::: Records for processing
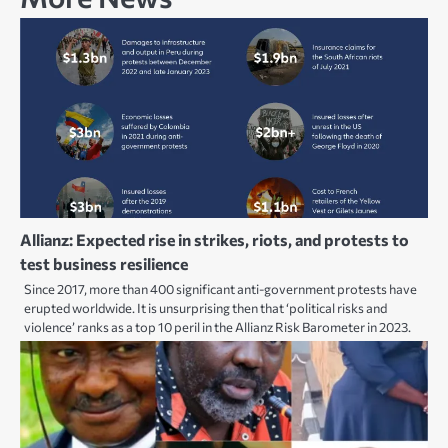
Allianz: Expected rise in strikes, riots, and protests to
test business resilience
Since 2017, more than 400 significant anti-government protests have
erupted worldwide. It is unsurprising then that ‘political risks and
violence’ ranks as a top 10 peril in the Allianz Risk Barometer in 2023.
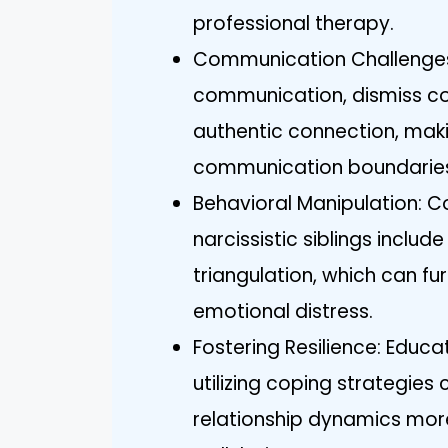
professional therapy.
Communication Challenges
communication, dismiss co
authentic connection, makin
communication boundarie
Behavioral Manipulation: 
narcissistic siblings includ
triangulation, which can fu
emotional distress.
Fostering Resilience: Educ
utilizing coping strategi
relationship dynamics mor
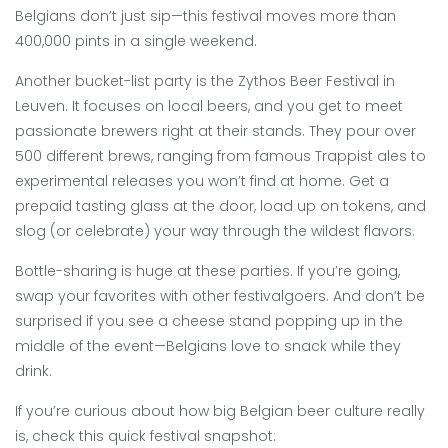
Belgians don’t just sip—this festival moves more than
400,000 pints in a single weekend.
Another bucket-list party is the Zythos Beer Festival in
Leuven. It focuses on local beers, and you get to meet
passionate brewers right at their stands. They pour over
500 different brews, ranging from famous Trappist ales to
experimental releases you won’t find at home. Get a
prepaid tasting glass at the door, load up on tokens, and
slog (or celebrate) your way through the wildest flavors.
Bottle-sharing is huge at these parties. If you’re going,
swap your favorites with other festivalgoers. And don’t be
surprised if you see a cheese stand popping up in the
middle of the event—Belgians love to snack while they
drink.
If you’re curious about how big Belgian beer culture really
is, check this quick festival snapshot:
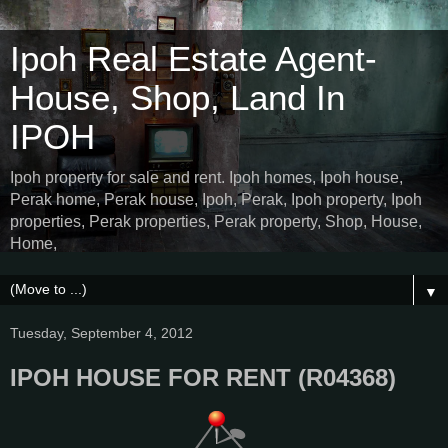
Ipoh Real Estate Agent-
House, Shop, Land In
IPOH
Ipoh property for sale and rent. Ipoh homes, Ipoh house,
Perak home, Perak house, Ipoh, Perak, Ipoh property, Ipoh
properties, Perak properties, Perak property, Shop, House,
Home,
▼
Tuesday, September 4, 2012
IPOH HOUSE FOR RENT (R04368)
::::::
# Directions
In the material above, find every line with the word "than" and show it.

# Solution to this task
Since 2017, more than 400 significant anti-government protests have
Belgians don’t just sip—this festival moves more than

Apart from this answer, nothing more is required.